Lettre de soutien à Fifi de L'ANJRPC - FREELENS
Association Nationale des Reporters Photographes & Cinéastes

 


1976 - Liban / Beyrouth : Massacre à la Quarentaine
World Press 1977 - © Françoise Demulder

 

La vie de « Fifi », de Françoise Demulder, c’est la nôtre. Elle est nous, nous sommes elle. Comme dans un collage, dans un patchwork, nous avons en commun des morceaux de temps, des douleurs, des paysages et des rires partagés. Pour les journalistes qui ont vieilli en même temps que le calendrier des trente dernières années de guerres, l’existence de Françoise est notre maison de rendez-vous. Elle est le lien, le messager qui nous unit même si, parfois, nous ne nous connaissons pas. La gardienne de notre communauté, où l’on préfère les vivants aux morts, la vérité à l’argent, la liberté à tout autre chose.


Femme de frontières, sans rien dire, sans théoriser, se contentant « d’appuyer sur le déclencheur », elle a jonglé avec toutes les formes du risque, dépassant les bornes des règles sociales ou celle des check-points. Toujours avec son rire, toujours à la marge. Et fidèle.


Dans un texte récent, Robert Stevens, l’un de ses photo-éditeurs à Time, rappelle que, pendant la guerre du Vietnam, Françoise « a fait des images extraordinaires de la mort, de la destruction et de l’horreur. Des photos caractérisées par leur puissance.» Les images de cette libertaire sont un miroir tendu à l’Amérique, le reflet de ses propres horreurs. Avec celles de quelques autres franc-tireurs, ses photos ont amené la fin de la guerre.

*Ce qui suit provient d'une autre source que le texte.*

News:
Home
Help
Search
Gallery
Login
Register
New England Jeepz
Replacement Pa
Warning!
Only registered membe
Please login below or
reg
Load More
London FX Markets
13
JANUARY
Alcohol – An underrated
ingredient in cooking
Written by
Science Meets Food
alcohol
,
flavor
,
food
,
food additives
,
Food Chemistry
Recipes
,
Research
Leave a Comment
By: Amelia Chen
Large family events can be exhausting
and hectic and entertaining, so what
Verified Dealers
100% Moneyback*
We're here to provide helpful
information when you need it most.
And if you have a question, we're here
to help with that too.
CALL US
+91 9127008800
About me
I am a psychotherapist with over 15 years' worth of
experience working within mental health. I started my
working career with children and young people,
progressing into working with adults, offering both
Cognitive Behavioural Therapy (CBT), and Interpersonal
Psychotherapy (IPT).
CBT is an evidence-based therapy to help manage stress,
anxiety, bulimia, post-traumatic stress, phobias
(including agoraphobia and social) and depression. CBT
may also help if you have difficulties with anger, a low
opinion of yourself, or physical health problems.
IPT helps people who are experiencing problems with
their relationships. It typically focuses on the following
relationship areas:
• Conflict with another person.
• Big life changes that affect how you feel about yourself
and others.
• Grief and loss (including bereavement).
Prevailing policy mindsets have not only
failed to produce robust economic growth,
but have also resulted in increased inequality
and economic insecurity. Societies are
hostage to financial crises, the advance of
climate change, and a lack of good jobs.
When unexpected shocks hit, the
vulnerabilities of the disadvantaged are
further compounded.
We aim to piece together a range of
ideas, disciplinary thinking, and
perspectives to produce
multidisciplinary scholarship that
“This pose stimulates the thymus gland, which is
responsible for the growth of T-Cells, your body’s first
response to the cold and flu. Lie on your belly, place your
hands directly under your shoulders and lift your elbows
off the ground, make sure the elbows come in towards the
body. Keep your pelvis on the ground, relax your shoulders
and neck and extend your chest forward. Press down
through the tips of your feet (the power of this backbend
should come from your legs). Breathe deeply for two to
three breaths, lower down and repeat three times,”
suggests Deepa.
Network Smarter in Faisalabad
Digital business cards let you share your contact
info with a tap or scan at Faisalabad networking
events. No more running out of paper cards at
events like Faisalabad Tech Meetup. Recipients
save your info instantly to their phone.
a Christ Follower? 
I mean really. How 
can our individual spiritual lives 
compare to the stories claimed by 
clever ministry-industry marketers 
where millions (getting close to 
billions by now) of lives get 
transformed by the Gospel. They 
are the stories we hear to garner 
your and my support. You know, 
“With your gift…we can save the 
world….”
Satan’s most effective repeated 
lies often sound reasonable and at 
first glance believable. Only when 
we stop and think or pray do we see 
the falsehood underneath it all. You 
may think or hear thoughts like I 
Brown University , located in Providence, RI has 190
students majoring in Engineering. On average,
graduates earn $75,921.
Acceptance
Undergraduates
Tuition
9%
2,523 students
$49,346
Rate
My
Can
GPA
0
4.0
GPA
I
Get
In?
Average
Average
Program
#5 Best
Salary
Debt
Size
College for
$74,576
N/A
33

De ce Vietnam, puis du Cambodge qui a enchaîné, Françoise n’est jamais complètement revenue, ces pays étaient devenus les siens. Même si le Liban, qui prend le relais de l’épouvante, est pendant dix ans sa terre de transit. C’est là en 76, dans le quartier de la « Quarantaine », qu’elle prend une photo emblématique, celle de Palestiniens fuyant la barbarie. En fixant cette fresque vivante, la sobre « Fifi » a le sentiment de photographier « un morceau d’histoire ». Pour cette photo, elle obtient le World Press, première femme ainsi récompensée.


Hospitalisée à Paris depuis le mois d’octobre, Françoise continue de se battre. Cette fois pour sa survie. Pour l’aider dans ce monde précaire et sans mémoire, il n’y a que deux sources : votre amitié et, si vous le pouvez, cet argent qui est, aussi, le nerf de cette guerre-là.